▶ WORK TO COMPLETE
Each line of the data below that carries the word "Google" needs to be copied.

Entries taken from a collection:
*** Begin section ***
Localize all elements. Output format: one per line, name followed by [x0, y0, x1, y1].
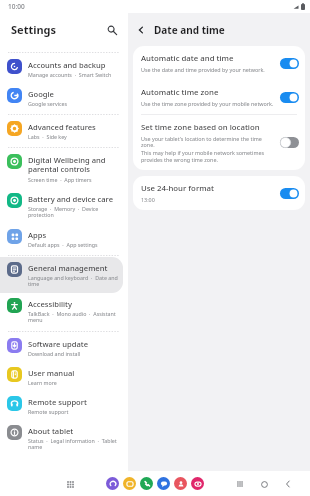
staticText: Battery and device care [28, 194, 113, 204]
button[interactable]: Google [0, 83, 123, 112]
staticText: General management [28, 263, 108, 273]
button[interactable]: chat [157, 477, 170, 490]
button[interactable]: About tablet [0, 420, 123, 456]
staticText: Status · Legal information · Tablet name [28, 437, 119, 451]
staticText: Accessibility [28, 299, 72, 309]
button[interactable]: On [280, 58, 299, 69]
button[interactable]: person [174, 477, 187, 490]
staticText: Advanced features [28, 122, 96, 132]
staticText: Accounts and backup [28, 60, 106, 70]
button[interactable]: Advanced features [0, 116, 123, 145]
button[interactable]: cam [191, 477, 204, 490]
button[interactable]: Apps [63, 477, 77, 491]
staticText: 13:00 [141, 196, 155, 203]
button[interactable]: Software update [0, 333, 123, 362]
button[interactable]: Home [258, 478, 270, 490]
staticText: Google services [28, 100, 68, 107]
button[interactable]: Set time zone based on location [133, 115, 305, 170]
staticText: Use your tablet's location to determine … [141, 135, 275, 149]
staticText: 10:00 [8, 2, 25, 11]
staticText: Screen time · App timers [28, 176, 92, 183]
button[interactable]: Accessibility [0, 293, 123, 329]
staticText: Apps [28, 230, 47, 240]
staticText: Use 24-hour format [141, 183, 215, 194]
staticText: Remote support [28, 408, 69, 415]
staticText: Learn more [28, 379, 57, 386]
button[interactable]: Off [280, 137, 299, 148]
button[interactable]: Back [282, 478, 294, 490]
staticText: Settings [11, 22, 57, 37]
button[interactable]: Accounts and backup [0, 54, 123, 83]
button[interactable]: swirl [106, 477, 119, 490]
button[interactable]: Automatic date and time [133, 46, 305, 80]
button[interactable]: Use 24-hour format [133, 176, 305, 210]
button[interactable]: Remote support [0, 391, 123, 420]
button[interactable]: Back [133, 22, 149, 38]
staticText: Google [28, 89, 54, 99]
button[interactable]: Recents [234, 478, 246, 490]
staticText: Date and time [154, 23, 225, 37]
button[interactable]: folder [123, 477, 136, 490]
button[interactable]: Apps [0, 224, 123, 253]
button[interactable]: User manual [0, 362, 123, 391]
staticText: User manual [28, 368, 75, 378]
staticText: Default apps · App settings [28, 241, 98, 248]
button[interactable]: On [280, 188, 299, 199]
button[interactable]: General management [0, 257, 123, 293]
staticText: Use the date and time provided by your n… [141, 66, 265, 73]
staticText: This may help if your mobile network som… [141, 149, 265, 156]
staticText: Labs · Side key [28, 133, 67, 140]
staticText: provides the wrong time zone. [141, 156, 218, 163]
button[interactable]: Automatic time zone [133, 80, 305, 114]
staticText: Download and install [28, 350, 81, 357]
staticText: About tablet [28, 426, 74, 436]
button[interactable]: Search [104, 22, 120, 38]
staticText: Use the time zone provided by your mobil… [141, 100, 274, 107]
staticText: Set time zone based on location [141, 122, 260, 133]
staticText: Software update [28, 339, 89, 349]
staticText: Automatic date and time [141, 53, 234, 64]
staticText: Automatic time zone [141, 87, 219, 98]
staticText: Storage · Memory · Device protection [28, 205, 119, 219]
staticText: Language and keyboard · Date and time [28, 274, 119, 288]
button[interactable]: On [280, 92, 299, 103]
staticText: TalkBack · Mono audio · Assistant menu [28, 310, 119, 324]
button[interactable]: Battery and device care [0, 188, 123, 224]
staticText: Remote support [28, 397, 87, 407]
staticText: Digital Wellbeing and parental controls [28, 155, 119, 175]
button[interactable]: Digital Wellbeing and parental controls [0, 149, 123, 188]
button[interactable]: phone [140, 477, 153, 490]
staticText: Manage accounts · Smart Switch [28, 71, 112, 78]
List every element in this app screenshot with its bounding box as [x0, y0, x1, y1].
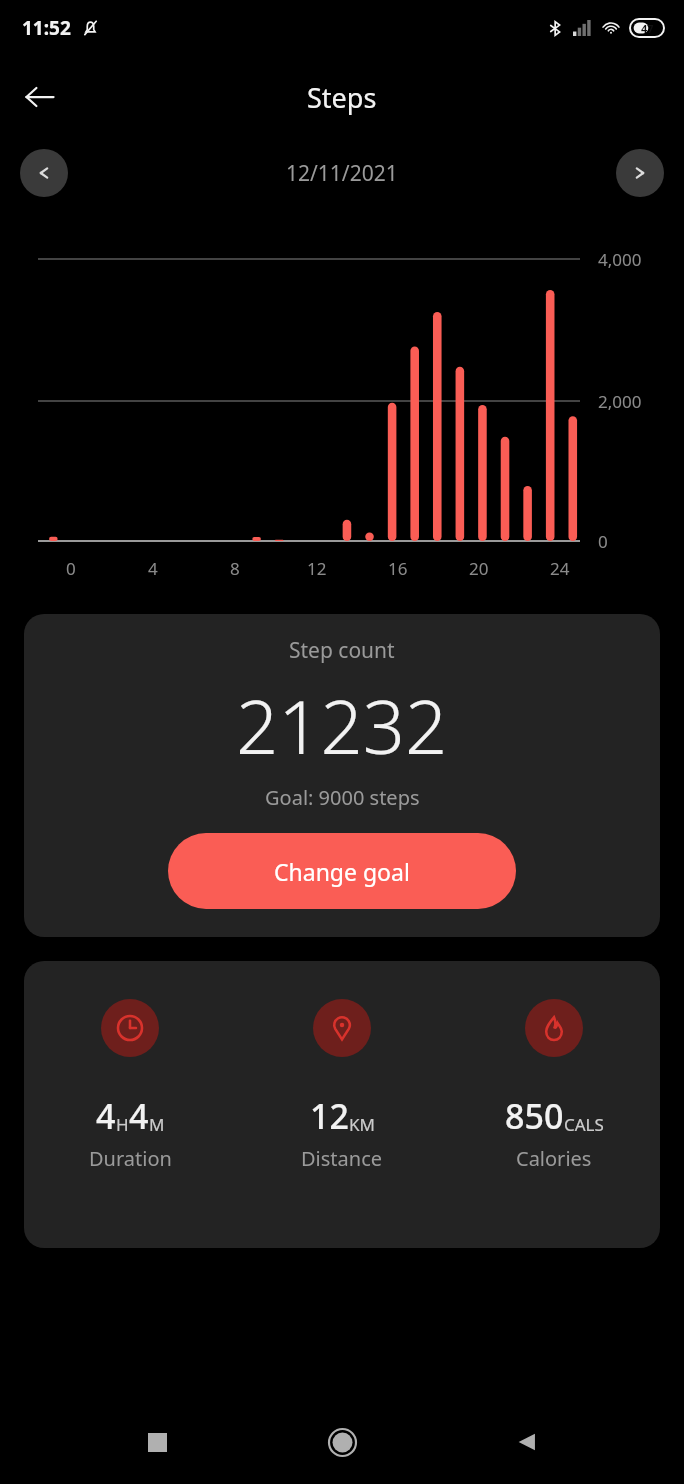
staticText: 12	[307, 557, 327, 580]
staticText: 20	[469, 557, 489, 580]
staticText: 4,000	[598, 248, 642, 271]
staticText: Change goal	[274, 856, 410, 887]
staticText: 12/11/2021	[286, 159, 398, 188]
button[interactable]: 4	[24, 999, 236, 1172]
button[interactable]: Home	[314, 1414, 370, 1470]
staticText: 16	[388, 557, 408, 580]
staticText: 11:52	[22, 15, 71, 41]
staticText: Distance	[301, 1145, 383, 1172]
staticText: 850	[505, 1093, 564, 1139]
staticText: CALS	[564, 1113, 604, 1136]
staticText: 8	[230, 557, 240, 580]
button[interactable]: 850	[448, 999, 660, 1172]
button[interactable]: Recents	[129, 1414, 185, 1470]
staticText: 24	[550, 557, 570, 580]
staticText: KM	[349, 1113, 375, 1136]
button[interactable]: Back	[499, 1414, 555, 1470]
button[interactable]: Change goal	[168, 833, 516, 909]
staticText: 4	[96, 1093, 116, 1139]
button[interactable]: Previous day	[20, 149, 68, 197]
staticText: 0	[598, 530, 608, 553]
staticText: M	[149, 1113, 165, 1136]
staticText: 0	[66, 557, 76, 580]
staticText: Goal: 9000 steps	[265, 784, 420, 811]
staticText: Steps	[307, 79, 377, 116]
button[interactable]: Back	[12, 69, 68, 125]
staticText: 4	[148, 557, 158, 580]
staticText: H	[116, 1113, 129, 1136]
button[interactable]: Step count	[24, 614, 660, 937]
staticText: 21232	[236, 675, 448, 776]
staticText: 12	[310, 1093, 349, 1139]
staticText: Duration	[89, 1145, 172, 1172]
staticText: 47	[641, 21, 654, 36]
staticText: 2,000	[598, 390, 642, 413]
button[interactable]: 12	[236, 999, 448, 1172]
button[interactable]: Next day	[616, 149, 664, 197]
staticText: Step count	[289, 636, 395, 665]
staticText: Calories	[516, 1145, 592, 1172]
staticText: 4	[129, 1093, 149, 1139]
*** End section ***
*** Begin section ***
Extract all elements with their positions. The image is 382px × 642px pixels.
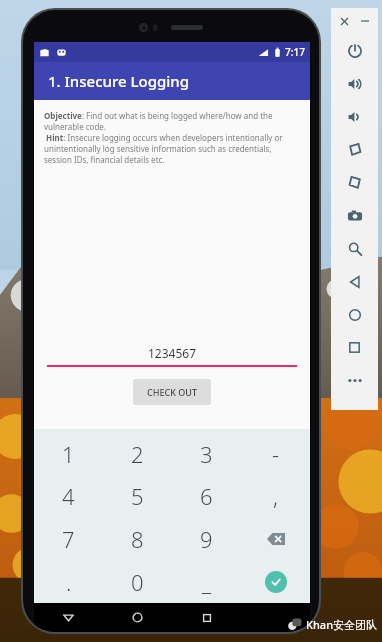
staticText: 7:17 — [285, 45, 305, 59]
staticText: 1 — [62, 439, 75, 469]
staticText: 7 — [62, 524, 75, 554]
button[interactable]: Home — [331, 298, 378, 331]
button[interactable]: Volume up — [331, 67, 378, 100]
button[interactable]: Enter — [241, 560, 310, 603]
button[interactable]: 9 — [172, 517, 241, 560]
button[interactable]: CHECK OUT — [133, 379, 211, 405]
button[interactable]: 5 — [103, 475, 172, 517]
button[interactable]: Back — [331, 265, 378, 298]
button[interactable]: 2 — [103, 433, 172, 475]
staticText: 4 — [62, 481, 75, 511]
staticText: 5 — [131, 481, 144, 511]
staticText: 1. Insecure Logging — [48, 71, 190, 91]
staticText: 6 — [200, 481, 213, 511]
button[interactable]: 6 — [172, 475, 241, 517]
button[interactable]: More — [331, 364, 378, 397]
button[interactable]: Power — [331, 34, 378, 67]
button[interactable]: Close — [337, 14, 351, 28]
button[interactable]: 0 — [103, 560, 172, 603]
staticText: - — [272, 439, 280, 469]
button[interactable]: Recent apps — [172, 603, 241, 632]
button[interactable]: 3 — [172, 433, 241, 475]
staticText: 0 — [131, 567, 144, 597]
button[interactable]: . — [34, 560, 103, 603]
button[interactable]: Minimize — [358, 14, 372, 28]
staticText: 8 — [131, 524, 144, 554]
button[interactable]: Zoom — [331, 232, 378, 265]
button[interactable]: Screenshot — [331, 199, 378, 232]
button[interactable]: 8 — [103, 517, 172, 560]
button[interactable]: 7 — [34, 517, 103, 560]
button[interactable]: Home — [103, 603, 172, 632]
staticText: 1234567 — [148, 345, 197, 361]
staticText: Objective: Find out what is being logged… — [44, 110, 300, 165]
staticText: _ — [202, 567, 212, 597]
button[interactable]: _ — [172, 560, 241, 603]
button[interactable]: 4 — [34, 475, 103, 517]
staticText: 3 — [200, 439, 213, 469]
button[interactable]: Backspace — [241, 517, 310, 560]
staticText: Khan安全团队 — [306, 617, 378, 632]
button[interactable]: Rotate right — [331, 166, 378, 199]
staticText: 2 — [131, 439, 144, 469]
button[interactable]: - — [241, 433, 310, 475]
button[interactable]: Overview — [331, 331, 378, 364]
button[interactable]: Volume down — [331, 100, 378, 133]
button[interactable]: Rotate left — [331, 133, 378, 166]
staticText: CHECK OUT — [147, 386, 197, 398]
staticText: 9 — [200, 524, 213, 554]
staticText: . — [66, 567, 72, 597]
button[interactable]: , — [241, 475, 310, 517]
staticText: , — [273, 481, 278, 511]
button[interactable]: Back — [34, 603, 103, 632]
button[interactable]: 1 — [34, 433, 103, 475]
*** End section ***
*** Begin section ***
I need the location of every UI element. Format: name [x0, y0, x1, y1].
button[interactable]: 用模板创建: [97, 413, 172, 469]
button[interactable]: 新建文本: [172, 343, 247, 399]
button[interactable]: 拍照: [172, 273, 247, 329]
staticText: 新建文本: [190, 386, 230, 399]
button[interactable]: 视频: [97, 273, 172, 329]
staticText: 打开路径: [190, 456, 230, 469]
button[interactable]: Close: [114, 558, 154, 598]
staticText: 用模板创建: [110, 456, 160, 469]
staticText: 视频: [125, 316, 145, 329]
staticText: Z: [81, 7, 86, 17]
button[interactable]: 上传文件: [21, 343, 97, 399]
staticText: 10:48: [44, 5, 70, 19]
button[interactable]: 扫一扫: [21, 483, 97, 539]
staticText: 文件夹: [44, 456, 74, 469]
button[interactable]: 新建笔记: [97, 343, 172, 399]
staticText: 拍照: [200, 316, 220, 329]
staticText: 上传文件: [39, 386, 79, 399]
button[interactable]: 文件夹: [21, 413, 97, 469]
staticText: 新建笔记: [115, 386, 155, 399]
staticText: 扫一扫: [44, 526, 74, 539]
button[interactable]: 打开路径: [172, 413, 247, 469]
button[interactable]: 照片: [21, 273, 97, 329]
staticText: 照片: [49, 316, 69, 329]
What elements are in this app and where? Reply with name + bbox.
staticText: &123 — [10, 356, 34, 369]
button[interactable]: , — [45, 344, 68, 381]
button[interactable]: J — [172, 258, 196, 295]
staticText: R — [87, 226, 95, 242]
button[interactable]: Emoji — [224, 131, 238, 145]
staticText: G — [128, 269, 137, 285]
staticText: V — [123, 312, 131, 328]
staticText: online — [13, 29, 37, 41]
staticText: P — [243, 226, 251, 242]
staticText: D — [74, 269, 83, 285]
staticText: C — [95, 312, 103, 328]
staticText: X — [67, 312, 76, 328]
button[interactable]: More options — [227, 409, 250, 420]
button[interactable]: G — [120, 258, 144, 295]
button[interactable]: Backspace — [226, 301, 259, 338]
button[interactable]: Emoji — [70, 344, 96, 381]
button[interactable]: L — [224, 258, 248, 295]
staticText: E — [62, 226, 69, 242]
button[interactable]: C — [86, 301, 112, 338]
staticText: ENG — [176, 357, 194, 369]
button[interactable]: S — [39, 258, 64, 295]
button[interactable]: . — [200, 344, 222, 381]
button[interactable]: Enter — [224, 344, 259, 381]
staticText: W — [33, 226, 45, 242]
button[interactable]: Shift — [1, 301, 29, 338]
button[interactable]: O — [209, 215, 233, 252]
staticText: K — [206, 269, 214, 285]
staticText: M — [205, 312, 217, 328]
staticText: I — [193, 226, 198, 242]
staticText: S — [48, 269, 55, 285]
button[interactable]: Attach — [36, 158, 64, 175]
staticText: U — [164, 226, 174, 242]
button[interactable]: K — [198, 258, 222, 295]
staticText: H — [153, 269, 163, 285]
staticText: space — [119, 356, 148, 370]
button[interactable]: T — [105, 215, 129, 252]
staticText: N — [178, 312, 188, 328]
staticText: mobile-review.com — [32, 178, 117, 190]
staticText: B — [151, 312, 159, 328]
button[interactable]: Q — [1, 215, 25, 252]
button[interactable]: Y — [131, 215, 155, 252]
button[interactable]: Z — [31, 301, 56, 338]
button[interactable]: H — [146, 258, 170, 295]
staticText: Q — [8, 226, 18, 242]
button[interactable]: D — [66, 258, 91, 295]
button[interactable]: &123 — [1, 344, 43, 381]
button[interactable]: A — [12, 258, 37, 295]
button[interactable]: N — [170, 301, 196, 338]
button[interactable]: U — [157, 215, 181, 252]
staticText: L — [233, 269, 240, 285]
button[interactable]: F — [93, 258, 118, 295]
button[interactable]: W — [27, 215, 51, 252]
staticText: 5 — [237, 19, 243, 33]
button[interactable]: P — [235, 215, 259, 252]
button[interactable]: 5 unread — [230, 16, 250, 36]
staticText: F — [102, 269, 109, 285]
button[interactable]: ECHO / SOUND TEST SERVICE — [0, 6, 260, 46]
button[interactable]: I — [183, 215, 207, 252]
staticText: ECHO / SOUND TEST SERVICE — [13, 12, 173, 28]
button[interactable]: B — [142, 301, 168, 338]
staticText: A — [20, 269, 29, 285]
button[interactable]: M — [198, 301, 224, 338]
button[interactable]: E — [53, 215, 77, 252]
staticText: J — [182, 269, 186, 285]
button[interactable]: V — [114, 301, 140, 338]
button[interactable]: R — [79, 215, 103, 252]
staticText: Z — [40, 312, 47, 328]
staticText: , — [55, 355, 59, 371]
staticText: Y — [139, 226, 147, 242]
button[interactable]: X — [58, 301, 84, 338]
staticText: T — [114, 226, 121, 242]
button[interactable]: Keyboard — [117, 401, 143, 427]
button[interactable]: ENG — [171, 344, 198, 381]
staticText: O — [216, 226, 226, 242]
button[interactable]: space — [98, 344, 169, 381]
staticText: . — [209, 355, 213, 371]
*** End section ***
▶ TASK OUTPUT
button[interactable]: Google [0, 83, 123, 112]
staticText: Google services [28, 100, 68, 107]
staticText: Google [28, 89, 54, 99]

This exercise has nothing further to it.